How to improve the File Merging

**Dave1024** · June 11th, 2009, 05:15 AM

I want to merge two files each of size 500MB of data in to a third file. The method that i know is given below

Code:

#include<stdio.h>
#include<stdlib.h>
int main()

{
	FILE *fp1,*fp2,*fp3;

	char *buf1;

	buf1 = (char*)malloc(1024*sizeof(char));

	fp1 = fopen("FileOne.t","wb");

	fp2 = fopen("FileTwo.t","rb");

	fp3 = fopen("FileThree.t","rb");


	while(!feof(fp2))
	{

		fread(buf1,1024*sizeof(char),1,fp2);

		fwrite(buf1,1024*sizeof(char),1,fp1);

	} 
	while(!feof(fp3))
	{
		fread(buf1,1024*sizeof(char),1,fp3);

		fwrite(buf1,1024*sizeof(char),1,fp1);
	}
	free(buf1);

	fclose(fp1);

	fclose(fp2); 

	fclose(fp3);
              
               return 0;

}

the problem during the execution time of this code the no of iteration is high since the file
size is high.The machine is hanged some times when i run the .exe.How we merge the files in which the size of second and third file is high ?
Any solution better than this?

Regards,
Dave

**Russco** · June 11th, 2009, 06:41 AM

You could get the filesize in advance of the memory allocation and so make your buffer either to the size of a file or some arbitrary large number you decide if the file must be read in chunks rather than whole.
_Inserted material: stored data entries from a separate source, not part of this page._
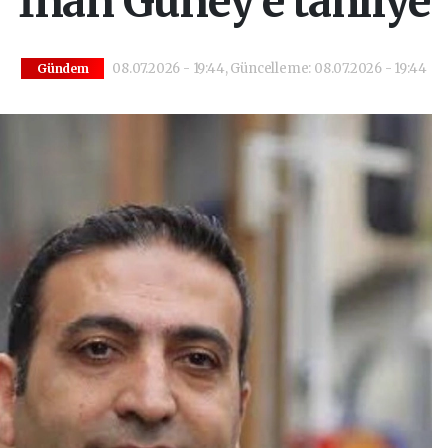
İnan Güney’e tahliye
08.07.2026 - 19:44, Güncelleme: 08.07.2026 - 19:44
Gündem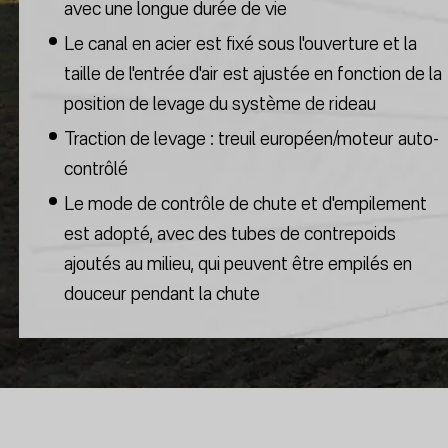
avec une longue durée de vie
Le canal en acier est fixé sous l'ouverture et la
taille de l'entrée d'air est ajustée en fonction de la
position de levage du système de rideau
Traction de levage : treuil européen/moteur auto-
contrôlé
Le mode de contrôle de chute et d'empilement
est adopté, avec des tubes de contrepoids
ajoutés au milieu, qui peuvent être empilés en
douceur pendant la chute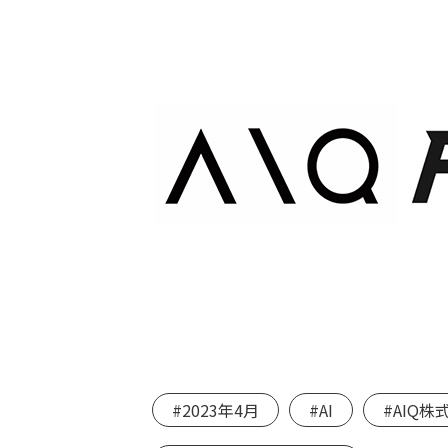
#2023年4月
#AI
#AIQ株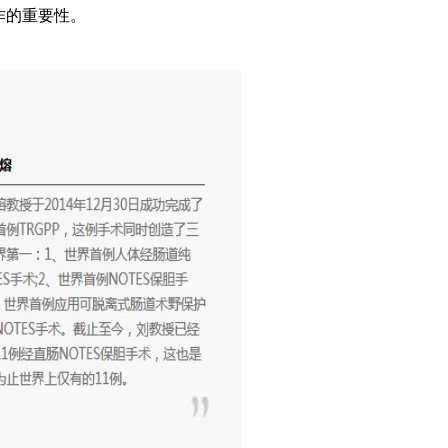
作的重要性。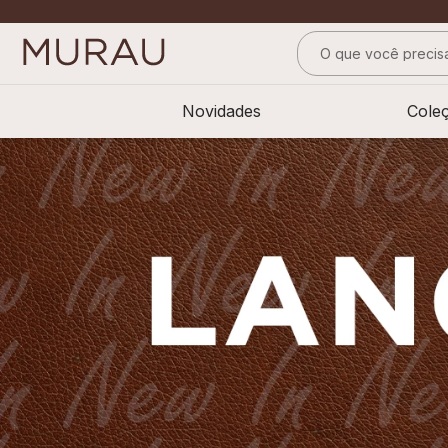
O que você precisa
TERMOS MAIS BUS
Novidades
Cole
1
º
m
2
º
alfaiataria
3
º
vestido
4
º
calça
5
º
saia
6
º
top
7
º
verde
8
º
blusa
9
º
preto
10
º
off white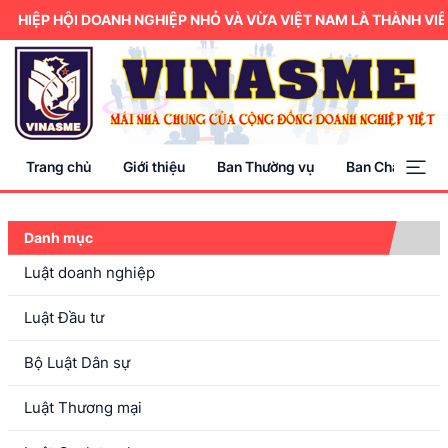
HIỆP HỘI DOANH NGHIỆP NHỎ VÀ VỪA VIỆT NAM LÀ THÀNH VIÊ
Trang chủ
Giới thiệu
Ban Thường vụ
Ban Chấp hành
Danh mục
Luật doanh nghiệp
Luật Đầu tư
Bộ Luật Dân sự
Luật Thương mại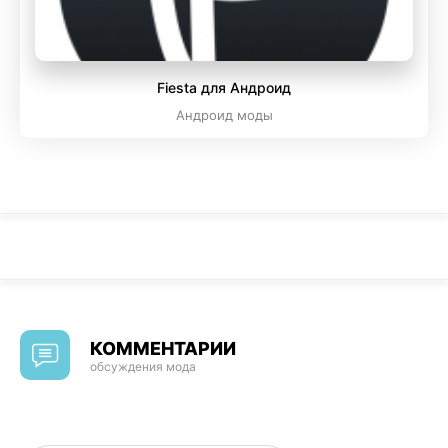
Fiesta для Андроид
Андроид моды
КОММЕНТАРИИ
обсуждения мода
This would allow you to minimise the amount of iterations needed at the expense of using a larger dynamic buffer.

**Dave1024** · June 11th, 2009, 08:18 AM

If i use C++ file API' s then i got any improvement in performence?

If i use some kernal calls then there is any improvement?
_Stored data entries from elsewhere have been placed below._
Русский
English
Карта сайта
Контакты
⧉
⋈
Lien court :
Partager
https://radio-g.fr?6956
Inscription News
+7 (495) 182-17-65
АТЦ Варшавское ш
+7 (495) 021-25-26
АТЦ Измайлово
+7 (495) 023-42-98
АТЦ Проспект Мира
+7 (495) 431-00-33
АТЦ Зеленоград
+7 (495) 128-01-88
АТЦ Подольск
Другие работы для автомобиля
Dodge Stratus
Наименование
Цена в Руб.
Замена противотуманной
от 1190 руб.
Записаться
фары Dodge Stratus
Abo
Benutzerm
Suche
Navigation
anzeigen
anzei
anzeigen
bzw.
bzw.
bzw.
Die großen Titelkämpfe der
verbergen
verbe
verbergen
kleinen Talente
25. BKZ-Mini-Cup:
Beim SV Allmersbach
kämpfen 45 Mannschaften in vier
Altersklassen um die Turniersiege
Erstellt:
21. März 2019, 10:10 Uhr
bcoz making the buffer size high is making my machine like a dead one

Is there any programming solution?

**JohnW@Wessex** · June 11th, 2009, 08:40 AM

Originally Posted by Dave1024

bcoz making the buffer size high is making my machine like a dead one

1KB buffers do seem a bit small, especially for 500MB files.
What sizes have you tried. 10KB 100KB 1MB?
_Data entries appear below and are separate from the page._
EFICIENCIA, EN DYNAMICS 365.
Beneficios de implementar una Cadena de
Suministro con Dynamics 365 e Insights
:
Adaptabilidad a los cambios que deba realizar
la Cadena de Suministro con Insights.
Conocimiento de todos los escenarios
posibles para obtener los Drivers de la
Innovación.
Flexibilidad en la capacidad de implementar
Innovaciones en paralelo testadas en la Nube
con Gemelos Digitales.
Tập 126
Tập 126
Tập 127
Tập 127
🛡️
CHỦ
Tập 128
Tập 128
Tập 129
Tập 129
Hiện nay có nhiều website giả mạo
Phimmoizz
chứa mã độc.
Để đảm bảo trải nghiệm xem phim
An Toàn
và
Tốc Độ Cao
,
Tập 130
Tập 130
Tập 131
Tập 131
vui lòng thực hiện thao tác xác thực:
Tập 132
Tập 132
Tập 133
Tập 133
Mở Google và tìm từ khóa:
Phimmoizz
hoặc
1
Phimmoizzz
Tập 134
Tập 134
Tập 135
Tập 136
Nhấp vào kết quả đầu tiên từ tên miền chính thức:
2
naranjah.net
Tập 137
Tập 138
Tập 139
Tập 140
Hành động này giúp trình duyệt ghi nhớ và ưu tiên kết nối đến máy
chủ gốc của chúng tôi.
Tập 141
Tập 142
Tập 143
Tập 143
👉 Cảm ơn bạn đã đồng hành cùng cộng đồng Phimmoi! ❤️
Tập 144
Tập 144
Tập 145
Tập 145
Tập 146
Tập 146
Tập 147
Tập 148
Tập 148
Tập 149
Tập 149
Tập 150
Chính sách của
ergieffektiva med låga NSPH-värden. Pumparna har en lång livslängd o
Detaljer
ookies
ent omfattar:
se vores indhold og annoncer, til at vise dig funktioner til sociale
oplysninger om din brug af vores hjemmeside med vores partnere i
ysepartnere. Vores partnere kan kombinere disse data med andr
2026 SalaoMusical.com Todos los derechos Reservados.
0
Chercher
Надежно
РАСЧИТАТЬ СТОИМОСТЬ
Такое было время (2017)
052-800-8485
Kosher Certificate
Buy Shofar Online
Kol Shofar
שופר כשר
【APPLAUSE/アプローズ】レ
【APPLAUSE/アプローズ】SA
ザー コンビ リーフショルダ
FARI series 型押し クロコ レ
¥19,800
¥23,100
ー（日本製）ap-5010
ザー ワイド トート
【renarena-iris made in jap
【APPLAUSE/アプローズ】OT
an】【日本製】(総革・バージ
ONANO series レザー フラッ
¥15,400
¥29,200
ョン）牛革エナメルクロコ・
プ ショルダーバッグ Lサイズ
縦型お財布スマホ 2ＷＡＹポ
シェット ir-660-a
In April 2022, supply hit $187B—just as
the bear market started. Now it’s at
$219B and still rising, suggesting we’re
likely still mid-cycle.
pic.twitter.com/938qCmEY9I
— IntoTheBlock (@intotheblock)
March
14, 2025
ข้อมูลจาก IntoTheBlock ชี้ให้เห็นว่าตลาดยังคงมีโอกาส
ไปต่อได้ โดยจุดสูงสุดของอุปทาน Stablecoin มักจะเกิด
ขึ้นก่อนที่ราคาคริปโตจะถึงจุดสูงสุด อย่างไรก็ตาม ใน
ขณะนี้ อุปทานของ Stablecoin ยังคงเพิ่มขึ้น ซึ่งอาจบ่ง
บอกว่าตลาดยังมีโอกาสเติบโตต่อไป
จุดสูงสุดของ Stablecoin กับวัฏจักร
**Philip Nicoletti** · June 11th, 2009, 09:15 AM

Under my Linux system, the following is about 25 % faster for
two 700 MB files (but I imagine under Windows that will not be the case):

Code:

#include <fstream>

using namespace std;

int main()
{
    ifstream in1("input_file1.t",ios::binary);
    ifstream in2("input_file2.t",ios::binary);
    ofstream out("output_file.t",ios::binary);

    out << in1.rdbuf() << in2.rdbuf();

    return 0;
}

Note: in your code, what if the file size is not exactly a multiple of 1024 ? Won't there
be a few garbage characters in between the two files ?

**Dave1024** · June 12th, 2009, 03:02 AM

Yes there is garbage if the file size not exactly a multiple of 1024

And i have one doubt C++ version of kernal calls be most optimized than C version of Kernal Calls?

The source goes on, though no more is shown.